Fiona remembered that she’d used the wrong terminology in this case. “It isn’t a fresh body. It’s remains, definitely human, probably decades old. We’ll need a coroner, some police. But can it be quiet? It might be . . . an accident. She might have just fallen.”
“She?”
“Yes. The owners want it quiet until she’s identified and it’s sorted out. Can that be done?”
He paused for a second. “All right,” he said. “I’ll take care of it. We’re on our way.”
“Your help is admirable,” Anthony said as she hung up. “But futile.”
“Don’t be so sure.”
He put his icy hand over hers on the flashlight and aimed it at the back of the dead girl’s head. “Look at that,” he said. “Now tell me she fell.”
Fiona stared. Who are you? she thought. What happened? Who are you, and how did you get here?
Even after so many years, with the blood long gone, it was clear in the light. Beneath the strands of hair, the back of the girl’s head was smashed, a section of the skull nothing but shards of broken bone.
* * *
• • •
The day stretched long, over the cold light of afternoon and the early descent of evening. By six o’clock the crew on scene had set up lights beneath the two tents they worked in—one over the ruins of the well, the second to receive and photograph the body.

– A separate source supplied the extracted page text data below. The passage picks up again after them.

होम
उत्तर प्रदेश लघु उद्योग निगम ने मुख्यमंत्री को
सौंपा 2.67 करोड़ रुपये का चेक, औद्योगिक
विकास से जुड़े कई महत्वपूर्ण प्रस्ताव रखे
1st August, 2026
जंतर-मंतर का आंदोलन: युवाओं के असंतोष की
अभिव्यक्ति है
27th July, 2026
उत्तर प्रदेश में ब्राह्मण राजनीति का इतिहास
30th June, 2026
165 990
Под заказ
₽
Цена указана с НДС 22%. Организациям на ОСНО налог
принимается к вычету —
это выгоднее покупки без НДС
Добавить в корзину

The crew was small. Fiona had memories of crowds of people in the news footage after Deb’s body was found—uniformed cops pressing back rubberneckers, detectives and crime scene techs scurrying in and out, more uniformed cops spreading out to look for footprints. But this was different. There was a handful of people moving back and forth between the tents, talking as quietly as if they were working in a library. There were no rubberneckers except Fiona, who was sitting on a pile of broken stone from the well, sipping a hot cup of coffee. Anthony Eden was gone, probably to report to his mother, and the only uniform on the scene belonged to Jamie.

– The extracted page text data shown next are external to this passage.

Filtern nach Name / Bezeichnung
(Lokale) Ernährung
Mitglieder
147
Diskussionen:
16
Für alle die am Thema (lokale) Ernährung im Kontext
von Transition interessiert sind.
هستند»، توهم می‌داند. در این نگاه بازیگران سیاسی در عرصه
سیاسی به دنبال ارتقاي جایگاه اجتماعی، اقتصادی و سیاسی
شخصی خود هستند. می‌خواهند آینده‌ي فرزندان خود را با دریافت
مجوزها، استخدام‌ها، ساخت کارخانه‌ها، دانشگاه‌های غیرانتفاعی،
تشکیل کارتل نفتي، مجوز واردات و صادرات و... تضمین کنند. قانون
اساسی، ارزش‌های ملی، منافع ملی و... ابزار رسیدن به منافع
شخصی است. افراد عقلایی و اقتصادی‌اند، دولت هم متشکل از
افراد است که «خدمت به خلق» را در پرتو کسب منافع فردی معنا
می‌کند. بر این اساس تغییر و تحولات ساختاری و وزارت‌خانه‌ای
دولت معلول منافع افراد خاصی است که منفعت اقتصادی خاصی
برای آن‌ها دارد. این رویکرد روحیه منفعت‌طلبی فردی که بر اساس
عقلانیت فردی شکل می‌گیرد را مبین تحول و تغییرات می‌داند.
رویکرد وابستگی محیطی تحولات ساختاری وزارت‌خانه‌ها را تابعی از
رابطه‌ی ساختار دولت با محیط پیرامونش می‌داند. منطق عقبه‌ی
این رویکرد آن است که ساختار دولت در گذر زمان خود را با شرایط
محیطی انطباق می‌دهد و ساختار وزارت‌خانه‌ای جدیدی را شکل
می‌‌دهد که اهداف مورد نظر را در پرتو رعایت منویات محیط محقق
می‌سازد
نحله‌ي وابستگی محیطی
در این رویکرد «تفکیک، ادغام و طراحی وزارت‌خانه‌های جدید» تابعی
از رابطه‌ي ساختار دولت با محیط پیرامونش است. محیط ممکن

He exited the tent with the body in it and crossed the grass to sit next to her, wearing his heavy cop’s parka. His hair looked darker in the onset of dusk, his trim beard of lighter gold. “We’re almost done,” he said.
Fiona nodded and made room for him to sit next to her. “Thanks for the coffee.”
“It’s nothing. You’ve been sitting here all day. You must be freezing.”
“I’m fine.” Her toes were a little frigid in her hiking boots and her ass was numb, but it wasn’t anything she couldn’t handle. She’d long ago put her camera back in her car, since pictures were out of the question. “Can you tell me anything?”
He stared at the lit tent and seemed to think it over. “Is this off the record?”
“Jamie, for God’s sake.”
“I know. I have to ask. It’s my job.”
She drew a thumbnail along the top of her coffee cup. “Fine. It’s off the record.”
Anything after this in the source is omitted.